The unions remain an instrument — and perhaps the best instrument — for transforming the economic structure of society.

We need to be clear about our own role and our own constituency. We need, once again, to take to heart the need to define those “objectives to adopt” together with “the means to realise them.”

For, we — and nobody else — represent those who do the work: the work that keeps the lights bright and the power on; the work in our NHS hospitals which makes the difference between life and death; those who manufacture and create; those who feed us and restock the supermarket shelves; those who care for our children as teaching assistants and those who look after the elderly in retirement homes.

They represent the truly productive class and also the squeezed middle, whose taxation makes all else possible.
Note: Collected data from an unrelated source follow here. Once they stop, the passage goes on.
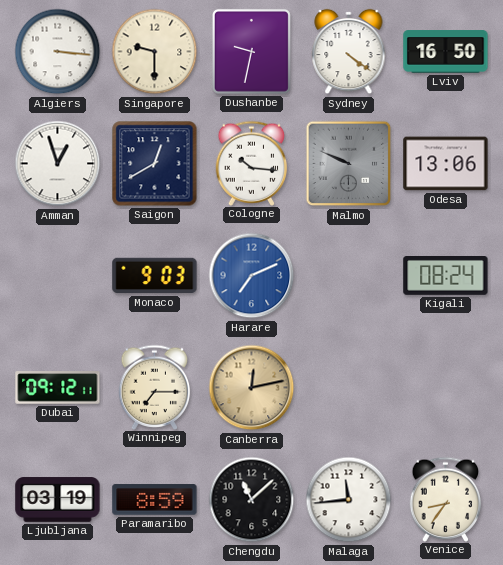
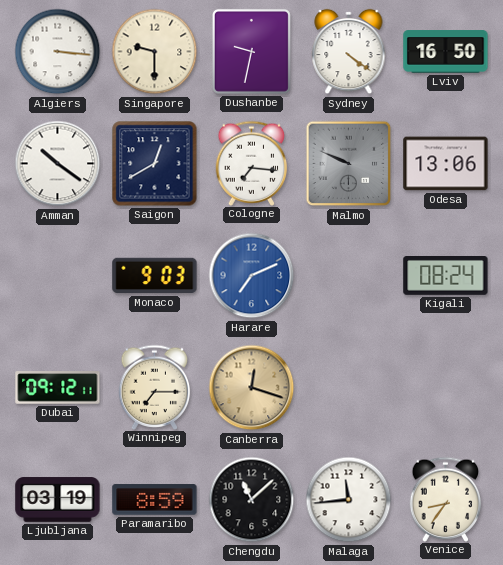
Amman: 12:57 -> 10:21
Cologne: 10:16 -> 7:16
Canberra: 12:13 -> 12:18
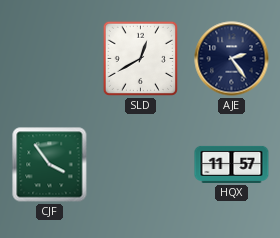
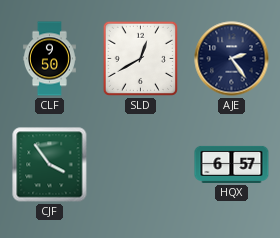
CLF: none -> 9:50
HQX: 11:57 -> 6:57
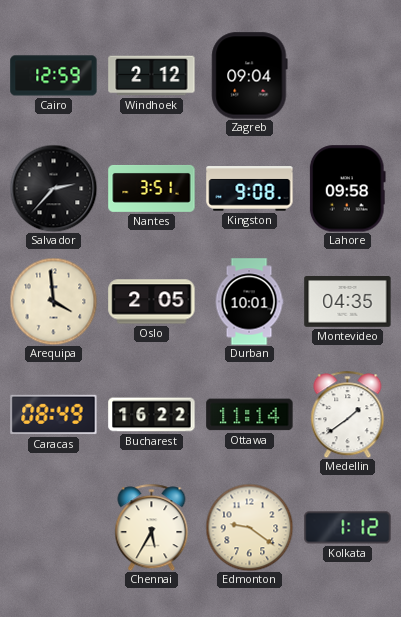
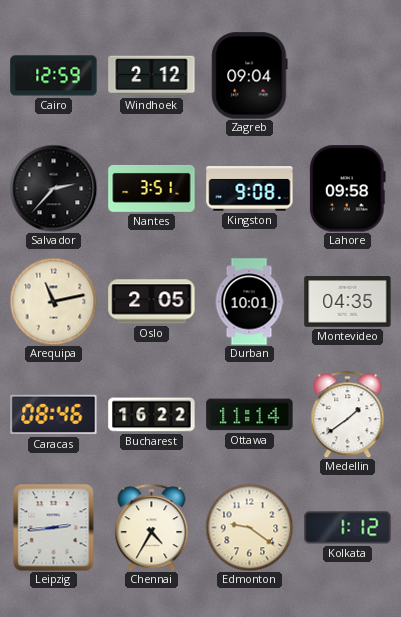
Arequipa: 3:59 -> 11:13
Caracas: 08:49 -> 08:46
Leipzig: none -> 2:44
Chennai: 5:35 -> 4:35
We need to listen to them, to hear and amplify their voices and to reforge the world of work around them in order to replace fear and insecurity with purpose and solidarity.

In doing this we will be far closer to the spirit and content of ’45. And to succeed, we will need to fight not just against Tory austerity but also the self-imposed austerity that we have shackled upon the ideas and ideals of the labour movement, itself.

The great only appear great — as James Connolly echoed Camille Desmoulins — because we remain on our knees. It is time that we stood up and were counted.

Gary Smith is GMB’s Scotland Secretary.